Fees and Expenses of the Fund
This table describes the fees and expenses that you may pay if you buy and hold shares of the Fund. You may qualify for sales charge discounts on purchases of Class A or Class T Shares if you invest at least $500,000 or $250,000, respectively, in Goldman Sachs Funds. More information about these and other discounts is available from your financial professional and in “Shareholder Guide—Common Questions Applicable to the Purchase of Class A Shares” beginning on page 58 and “Shareholder Guide—Common Questions Applicable to the Purchase of Class T Shares” beginning on page 63 and in “Appendix C—Additional Information About Sales Charge Variations, Waivers and Discounts” on page 106 of the Prospectus and “Other Information Regarding Maximum Sales Charge, Purchases, Redemptions, Exchanges and Dividends” beginning on page B-146 of the Fund’s Statement of Additional Information (“SAI”).
Shareholder Fees
(fees paid directly from your investment)

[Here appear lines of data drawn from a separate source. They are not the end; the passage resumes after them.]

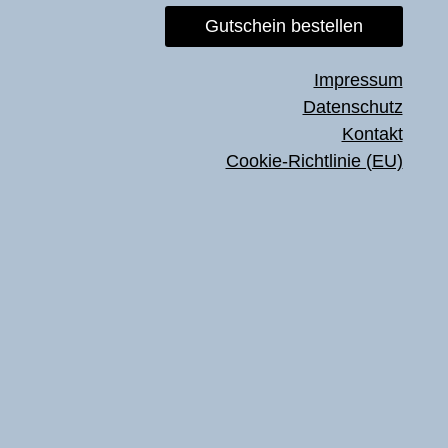
Gutschein bestellen
Impressum
Datenschutz
Kontakt
Cookie-Richtlinie (EU)
ngabe!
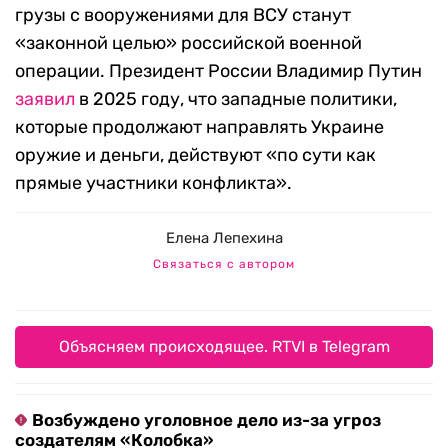
грузы с вооружениями для ВСУ станут
«законной целью» российской военной
операции. Президент России Владимир Путин
заявил
в 2025 году, что западные политики,
которые продолжают направлять Украине
оружие и деньги, действуют «по сути как
прямые участники конфликта».
Елена Лепехина
Связаться с автором
Объясняем происходящее. RTVI в Telegram
Возбуждено уголовное дело из-за угроз
создателям «Колобка»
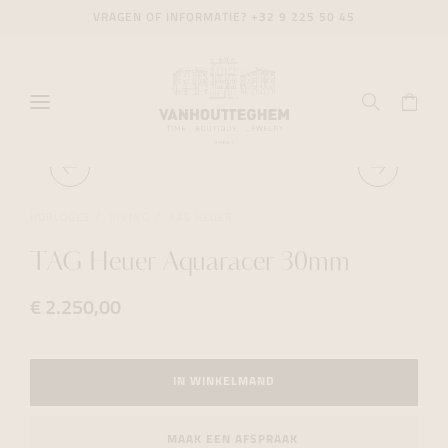
VRAGEN OF INFORMATIE?
+32 9 225 50 45
HORLOGES
DIVING
TAG HEUER
TAG Heuer Aquaracer 30mm
€ 2.250,00
IN WINKELMAND
MAAK EEN AFSPRAAK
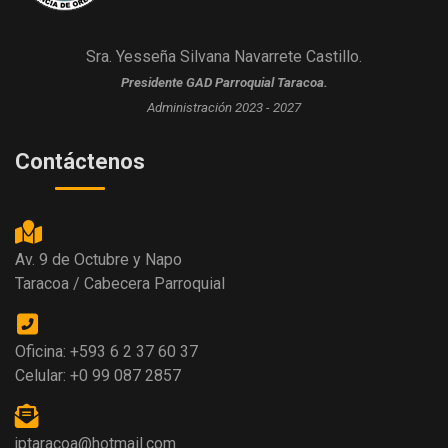
Sra. Yesseña Silvana Navarrete Castillo.
Presidente GAD Parroquial Taracoa.
Administración 2023 - 2027
Contáctenos
Av. 9 de Octubre y Napo
Taracoa / Cabecera Parroquial
Oficina: +593 6 2 37 60 37
Celular: +0 99 087 2857
jptaracoa@hotmail.com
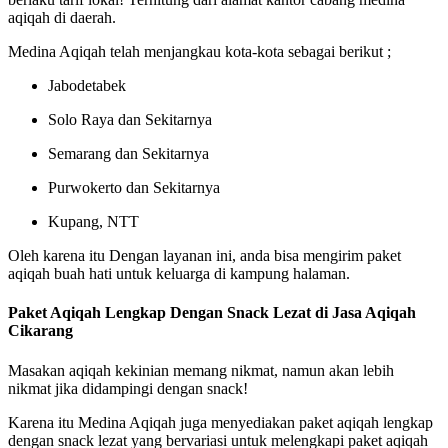
aqiqah di daerah.
Medina Aqiqah telah menjangkau kota-kota sebagai berikut ;
Jabodetabek
Solo Raya dan Sekitarnya
Semarang dan Sekitarnya
Purwokerto dan Sekitarnya
Kupang, NTT
Oleh karena itu Dengan layanan ini, anda bisa mengirim paket
aqiqah buah hati untuk keluarga di kampung halaman.
Paket Aqiqah Lengkap Dengan Snack Lezat di Jasa Aqiqah
Cikarang
Masakan aqiqah kekinian memang nikmat, namun akan lebih
nikmat jika didampingi dengan snack!
Karena itu Medina Aqiqah juga menyediakan paket aqiqah lengkap
dengan snack lezat yang bervariasi untuk melengkapi paket aqiqah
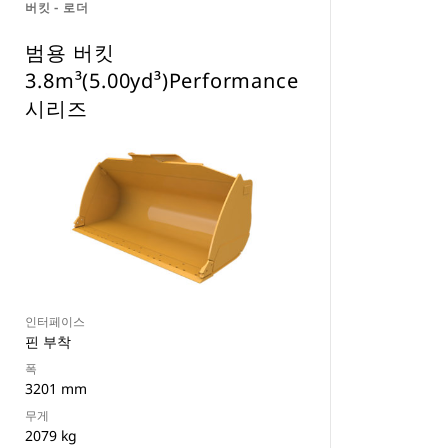
버킷 - 로더
범용 버킷
3.8m³(5.00yd³)Performance
시리즈
인터페이스
핀 부착
폭
3201 mm
무게
2079 kg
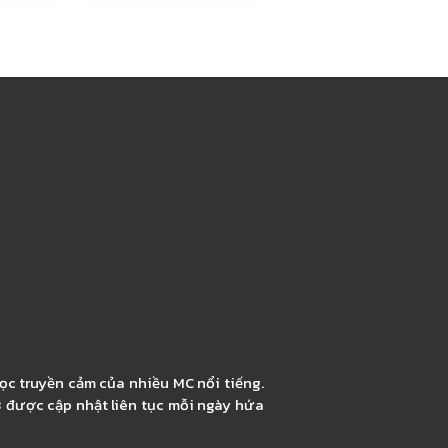
ọc truyền cảm của nhiều MC nổi tiếng.
3 được cập nhật liên tục mỗi ngày hứa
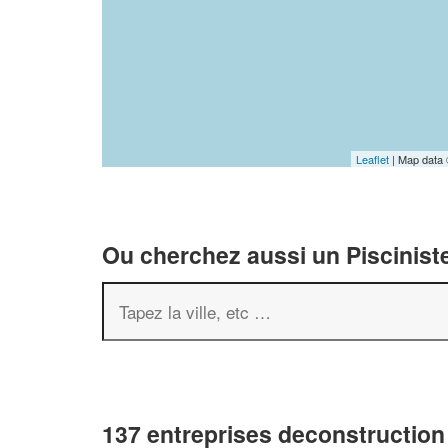
Leaflet
| Map data
Ou cherchez aussi un Pisciniste
137 entreprises deconstruction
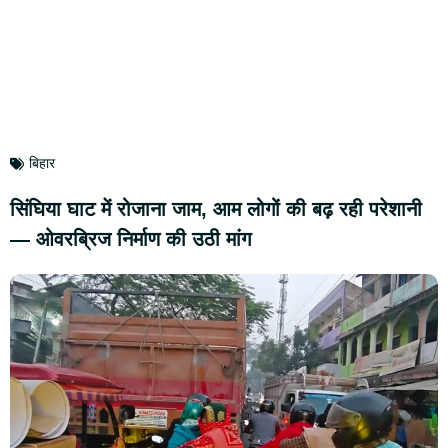
बिहार
सिंघिया घाट में रोजाना जाम, आम लोगों की बढ़ रही परेशानी
— ओवरब्रिज निर्माण की उठी मांग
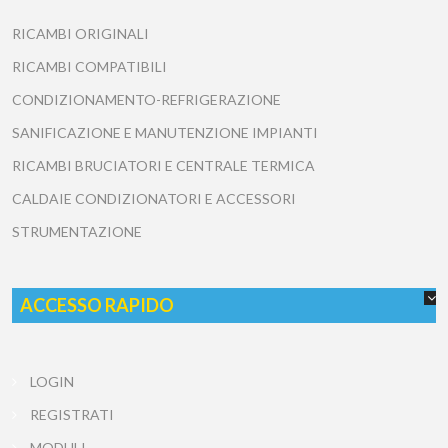
RICAMBI ORIGINALI
RICAMBI COMPATIBILI
CONDIZIONAMENTO-REFRIGERAZIONE
SANIFICAZIONE E MANUTENZIONE IMPIANTI
RICAMBI BRUCIATORI E CENTRALE TERMICA
CALDAIE CONDIZIONATORI E ACCESSORI
STRUMENTAZIONE
ACCESSO RAPIDO
LOGIN
REGISTRATI
MODULI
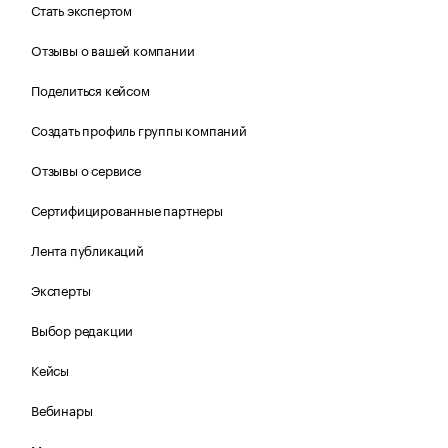
Стать экспертом
Отзывы о вашей компании
Поделиться кейсом
Создать профиль группы компаний
Отзывы о сервисе
Сертифицированные партнеры
Лента публикаций
Эксперты
Выбор редакции
Кейсы
Вебинары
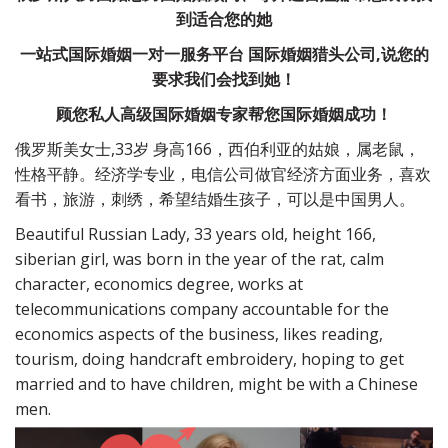
到适合您的她
一站式国际婚姻一对一服务平台 国际婚姻猎头公司,说您的
要求我们会找到她！
顾您私人高级国际婚姻专家帮您国际婚姻成功！
俄罗斯美女士,33岁 身高166，西伯利亚的姑娘，属老鼠，
性格平静。经济学专业，电信公司做官经济方面业务，喜欢
看书，旅游，刺绣，希望结婚生孩子，可以是中国男人。
Beautiful Russian Lady, 33 years old, height 166,
siberian girl, was born in the year of the rat, calm
character, economics degree, works at
telecommunications company accountable for the
economics aspects of the business, likes reading,
tourism, doing handcraft embroidery, hoping to get
married and to have children, might be with a Chinese
men.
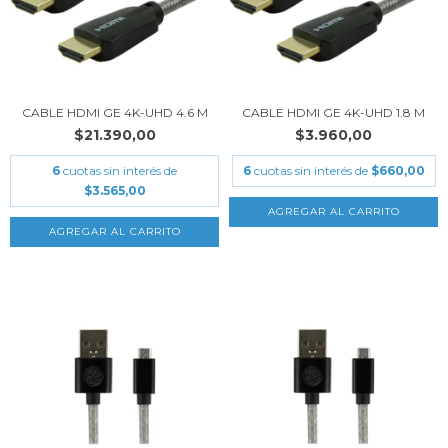
CABLE HDMI GE 4K-UHD 4.6 M
CABLE HDMI GE 4K-UHD 1.8 M
$21.390,00
$3.960,00
6
cuotas sin interés de
6
cuotas sin interés de
$660,00
$3.565,00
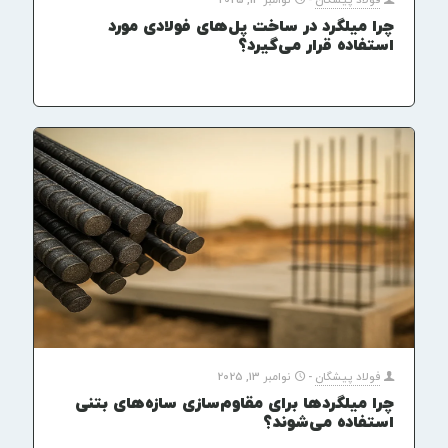
فولاد پیشگان
-
نوامبر 14, 2025
چرا میلگرد در ساخت پل‌های فولادی مورد
استفاده قرار می‌گیرد؟
فولاد پیشگان
-
نوامبر 13, 2025
چرا میلگردها برای مقاوم‌سازی سازه‌های بتنی
استفاده می‌شوند؟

Shareholder Fees - Class A, C, Inst, Serv, Inv, R6, T Shares - Goldman Sachs Short Duration Government Fund
Class A
Class C
Institutional
Service
Investor
Class R6
Class T
Maximum Sales Charge (Load) Imposed on Purchases (as a percentage of offering price) 1.50% none none none none none 2.50%
Maximum Deferred Sales Charge (Load) (as a percentage of the lower of original purchase price or sale proceeds) [1] none 0.65% none none none none none
[1] A contingent deferred sales charge (“CDSC”) of 0.65% is imposed on Class C Shares redeemed within 12 months of purchase.

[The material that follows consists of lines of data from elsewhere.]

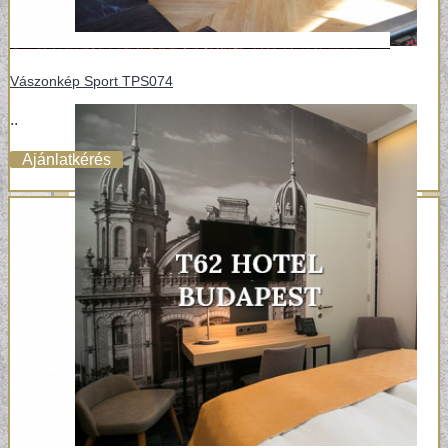
Vászonkép Sport TPS074
..
Ajánlatkérés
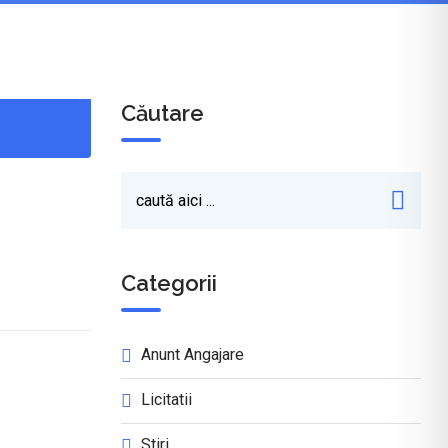
Căutare
Categorii
Anunt Angajare
Licitatii
Stiri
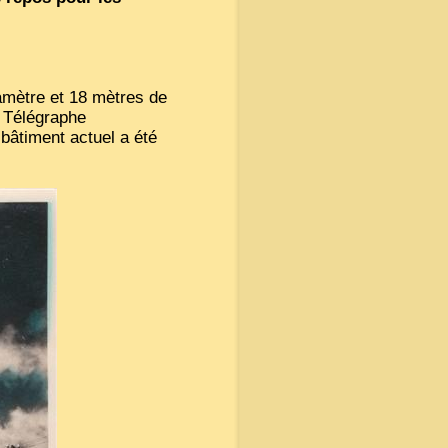
amètre et 18 mètres de
 Télégraphe
 bâtiment actuel a été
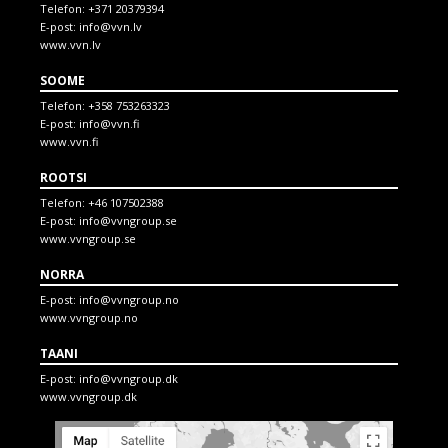
Telefon:
+371 20379394
E-post:
info@vvn.lv
www.vvn.lv
SOOME
Telefon:
+358 753263323
E-post:
info@vvn.fi
www.vvn.fi
ROOTSI
Telefon:
+46 107502388
E-post:
info@vvngroup.se
www.vvngroup.se
NORRA
E-post:
info@vvngroup.no
www.vvngroup.no
TAANI
E-post:
info@vvngroup.dk
www.vvngroup.dk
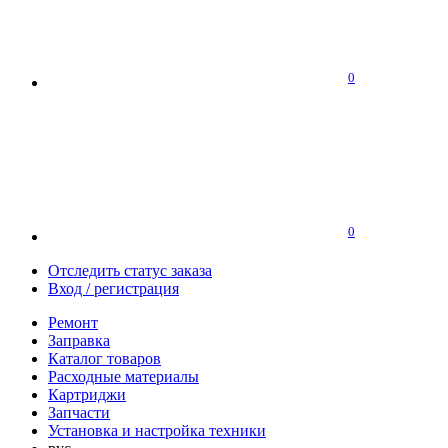
0
0
Отследить статус заказа
Вход / регистрация
Ремонт
Заправка
Каталог товаров
Расходные материалы
Картриджи
Запчасти
Установка и настройка техники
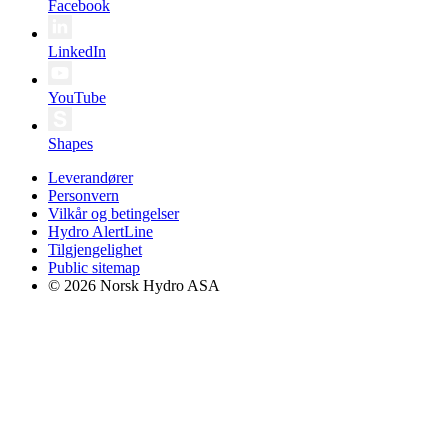
Facebook
LinkedIn
YouTube
Shapes
Leverandører
Personvern
Vilkår og betingelser
Hydro AlertLine
Tilgjengelighet
Public sitemap
© 2026 Norsk Hydro ASA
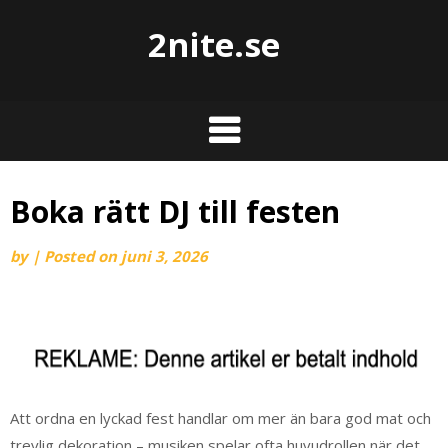
2nite.se
Boka rätt DJ till festen
by
|
Posted on
juni 3, 2026
Att ordna en lyckad fest handlar om mer än bara god mat och
trevlig dekoration – musiken spelar ofta huvudrollen när det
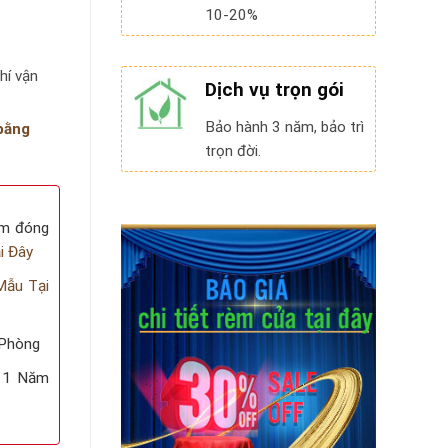
10-20%
phí vận
Dịch vụ trọn gói
Bảo hành 3 năm, bảo trì
bằng
trọn đời.
èm đóng
i Đây
ẫu Tại
 Phòng
 1 Năm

Annual Fund Operating Expenses
(expenses that you pay each year as a percentage of the value of your investment)
Annual Fund Operating Expenses - Class A, C, Inst, Serv, Inv, R6, T Shares - Goldman Sachs Short Duration Government Fund
Class A
Class C
Institutional
Service
Investor
Class R6
Class T
Management Fees 0.44% 0.44% 0.44% 0.44% 0.44% 0.44% 0.44%
Distribution and/or Service (12b-1) Fees 0.25% 0.75% none 0.25% none none 0.25%
Other Expenses [1] 0.19% 0.44% 0.10% 0.35% 0.19% 0.09% 0.19%
Service Fees none 0.25% none none none none none
Shareholder Administration Fees none none none 0.25% none none none
All Other Expenses 0.19% 0.19% 0.10% 0.10% 0.19% 0.09% 0.19%
Acquired Fund Fees and Expenses 0.01% 0.01% 0.01% 0.01% 0.01% 0.01% 0.01%
Total Annual Fund Operating Expenses 0.89% 1.64% 0.55% 1.05% 0.64% 0.54% 0.89%
Fee Waiver and Expense Limitation [2] (0.07%) (0.42%) (0.07%) (0.07%) (0.07%) (0.07%) (0.07%)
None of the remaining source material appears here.